KTRF
- Thief River Falls, Minnesota; United States;
- Broadcast area: Thief River Falls, Minnesota
- Frequency: 1230 kHz
- Branding: KTRF Radio 1230

Programming
- Format: Commercial; News/Talk
- Affiliations: Fox News Radio Fox Sports Radio Premiere Networks Minnesota Timberwolves Minnesota Twins Minnesota Vikings

Ownership
- Owner: Tor Ingstad; (Iowa City Broadcasting Company);
- Sister stations: KKAQ, KKDQ, KTRF-FM

History
- First air date: March 1947
- Call sign meaning: Thief River Falls

Technical information
- Licensing authority: FCC
- Facility ID: 73627
- Class: C
- Power: 1,000 watts
- Translator: 93.3 K227DF (Thief River Falls)

Links
- Public license information: Public file; LMS;
- Webcast: Listen Live
- Website: trfradio.com

= KTRF (AM) =

KTRF (1230 kHz) is an AM radio station in Thief River Falls, Minnesota. The station is part of the Ingstad Minnesota Radio Network. KTRF reports local news, sports, weather, community information and obituaries.
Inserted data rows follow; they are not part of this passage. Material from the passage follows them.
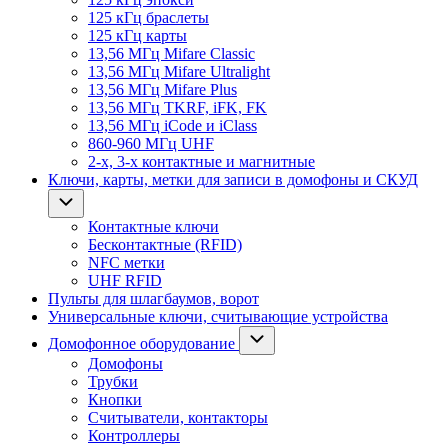
125 кГц браслеты
125 кГц карты
13,56 МГц Mifare Classic
13,56 МГц Mifare Ultralight
13,56 МГц Mifare Plus
13,56 МГц TKRF, iFK, FK
13,56 МГц iCode и iClass
860-960 МГц UHF
2-х, 3-х контактные и магнитные
Ключи, карты, метки для записи в домофоны и СКУД
Контактные ключи
Бесконтактные (RFID)
NFC метки
UHF RFID
Пульты для шлагбаумов, ворот
Универсальные ключи, считывающие устройства
Домофонное оборудование
Домофоны
Трубки
Кнопки
Считыватели, контакторы
Контроллеры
KTRF is part of Thief River Falls Radio, which also includes: KTRF-FM 94.1, KKAQ AM 1460, and KKDQ FM 99.3, Sjoberg's Cable Channel 3 and a weekday news letter publication - The Radio Gram.

KTRF covers local sports, Minnesota Twins baseball, and Minnesota Vikings football, and Minnesota Timberwolves basketball, as well as regional and high-school tournament play.

Local flavor is added with personality shows: The Good Morning Show with Bob Hultgren, Mid Mornings with Mark Allen, Team 1230 at noon, as well as the local news and local sports.

In the evening KTRF airs Fox Sports Radio, Coast to Coast AM, and other nationally syndicated programming.